== Action item ==
Work through the records that follow and return each line containing the word "LuggageHero".

[Dataset entries]
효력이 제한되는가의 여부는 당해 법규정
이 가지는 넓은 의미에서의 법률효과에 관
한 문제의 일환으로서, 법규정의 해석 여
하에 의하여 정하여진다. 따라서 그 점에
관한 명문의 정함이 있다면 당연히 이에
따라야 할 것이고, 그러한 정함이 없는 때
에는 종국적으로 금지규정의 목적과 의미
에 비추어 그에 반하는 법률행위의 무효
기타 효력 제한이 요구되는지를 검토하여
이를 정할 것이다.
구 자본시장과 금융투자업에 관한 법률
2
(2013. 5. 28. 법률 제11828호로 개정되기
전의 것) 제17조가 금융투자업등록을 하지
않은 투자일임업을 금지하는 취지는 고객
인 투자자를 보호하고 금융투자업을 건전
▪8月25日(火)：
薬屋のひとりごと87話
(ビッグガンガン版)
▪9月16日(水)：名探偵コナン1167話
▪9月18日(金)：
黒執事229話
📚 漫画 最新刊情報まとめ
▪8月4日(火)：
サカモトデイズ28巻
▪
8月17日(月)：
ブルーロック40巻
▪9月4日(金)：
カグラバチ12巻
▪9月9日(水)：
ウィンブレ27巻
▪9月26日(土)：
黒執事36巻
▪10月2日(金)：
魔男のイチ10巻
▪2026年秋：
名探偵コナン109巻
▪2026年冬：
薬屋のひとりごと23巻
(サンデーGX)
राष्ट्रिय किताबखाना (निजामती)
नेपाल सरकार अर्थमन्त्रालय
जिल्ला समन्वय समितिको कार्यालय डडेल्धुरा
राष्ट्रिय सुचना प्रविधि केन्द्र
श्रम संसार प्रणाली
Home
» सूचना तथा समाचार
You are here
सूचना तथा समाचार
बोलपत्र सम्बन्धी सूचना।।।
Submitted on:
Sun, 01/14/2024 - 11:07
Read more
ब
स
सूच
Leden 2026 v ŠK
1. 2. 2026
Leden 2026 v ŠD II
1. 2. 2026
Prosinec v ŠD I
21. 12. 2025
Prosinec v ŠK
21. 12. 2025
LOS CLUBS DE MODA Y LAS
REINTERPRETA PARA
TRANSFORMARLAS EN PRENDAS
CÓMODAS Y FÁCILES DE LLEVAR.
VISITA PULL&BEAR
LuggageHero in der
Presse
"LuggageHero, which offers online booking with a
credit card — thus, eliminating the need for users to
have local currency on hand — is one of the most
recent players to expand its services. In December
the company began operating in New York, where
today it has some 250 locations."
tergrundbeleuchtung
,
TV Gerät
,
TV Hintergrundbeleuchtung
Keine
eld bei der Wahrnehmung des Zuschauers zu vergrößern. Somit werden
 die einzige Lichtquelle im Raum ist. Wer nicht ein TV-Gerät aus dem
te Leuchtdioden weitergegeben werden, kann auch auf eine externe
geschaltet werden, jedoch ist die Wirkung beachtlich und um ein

== Output of the task ==
LuggageHero in der
"LuggageHero, which offers online booking with a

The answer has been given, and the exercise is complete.